(Page images and extracted text)

====

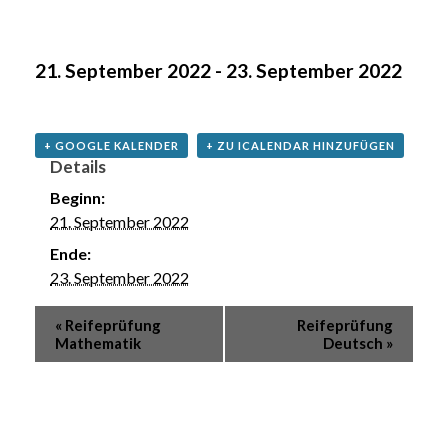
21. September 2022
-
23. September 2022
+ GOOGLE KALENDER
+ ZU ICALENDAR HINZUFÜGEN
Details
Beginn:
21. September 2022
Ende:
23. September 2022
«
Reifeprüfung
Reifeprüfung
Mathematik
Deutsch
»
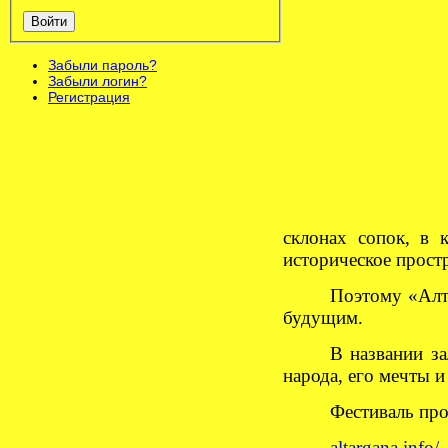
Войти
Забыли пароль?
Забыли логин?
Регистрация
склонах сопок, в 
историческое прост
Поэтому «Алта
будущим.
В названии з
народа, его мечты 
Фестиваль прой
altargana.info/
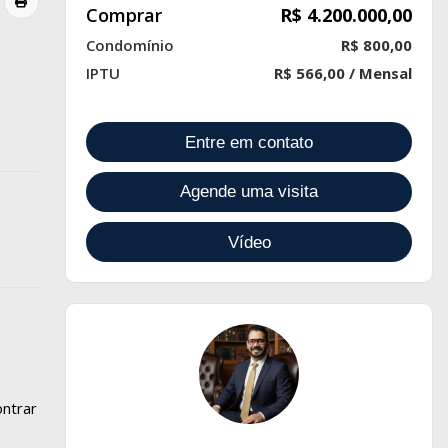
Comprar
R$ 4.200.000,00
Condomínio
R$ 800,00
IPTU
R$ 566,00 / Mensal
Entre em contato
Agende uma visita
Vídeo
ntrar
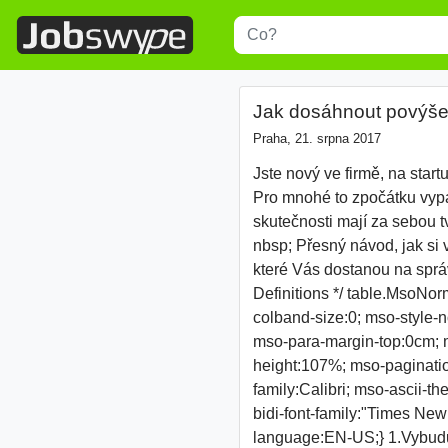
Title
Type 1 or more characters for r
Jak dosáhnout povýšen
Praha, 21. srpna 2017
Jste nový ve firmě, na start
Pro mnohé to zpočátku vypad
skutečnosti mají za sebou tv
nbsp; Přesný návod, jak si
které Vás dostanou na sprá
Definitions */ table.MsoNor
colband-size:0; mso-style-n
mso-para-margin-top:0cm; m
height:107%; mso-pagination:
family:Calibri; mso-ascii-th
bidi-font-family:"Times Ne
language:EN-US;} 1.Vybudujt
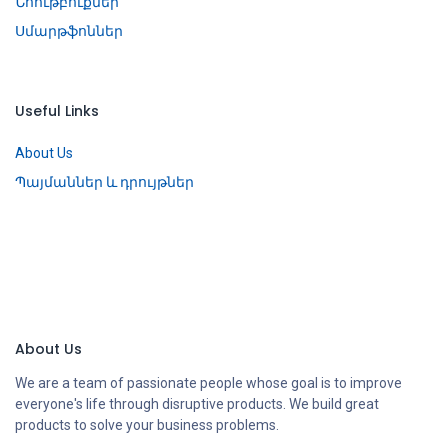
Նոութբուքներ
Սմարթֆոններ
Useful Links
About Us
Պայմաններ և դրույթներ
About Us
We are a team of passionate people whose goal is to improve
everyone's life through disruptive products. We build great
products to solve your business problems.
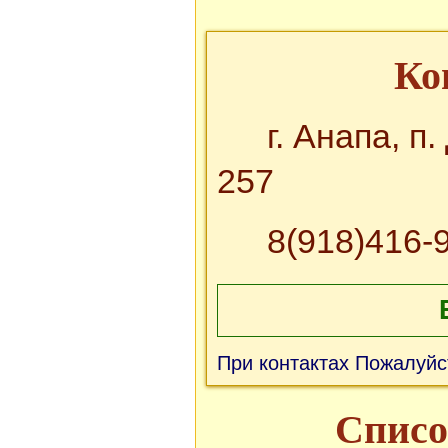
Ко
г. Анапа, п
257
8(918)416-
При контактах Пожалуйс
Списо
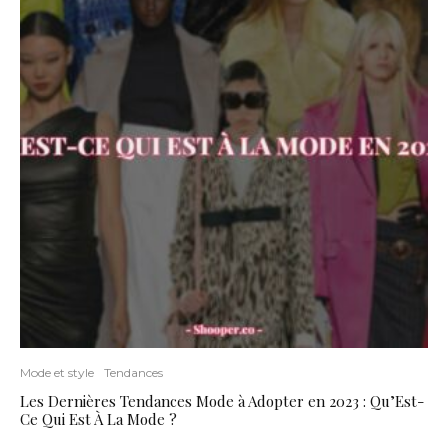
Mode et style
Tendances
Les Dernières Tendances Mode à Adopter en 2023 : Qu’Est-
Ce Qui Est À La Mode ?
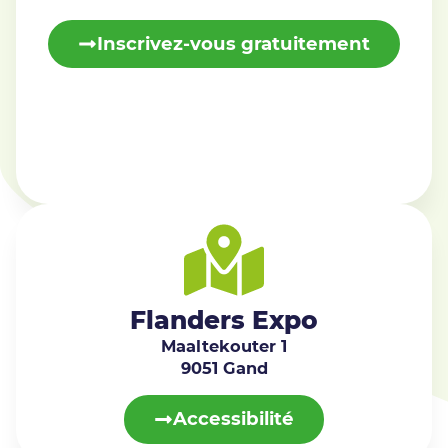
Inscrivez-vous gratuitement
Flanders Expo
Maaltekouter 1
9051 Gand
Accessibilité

====

TASK TO COMPLETE:
Each line above that contains the word "style" must be copied.

EXERCISE RESULT:
colband-size:0; mso-style-n
Mode et style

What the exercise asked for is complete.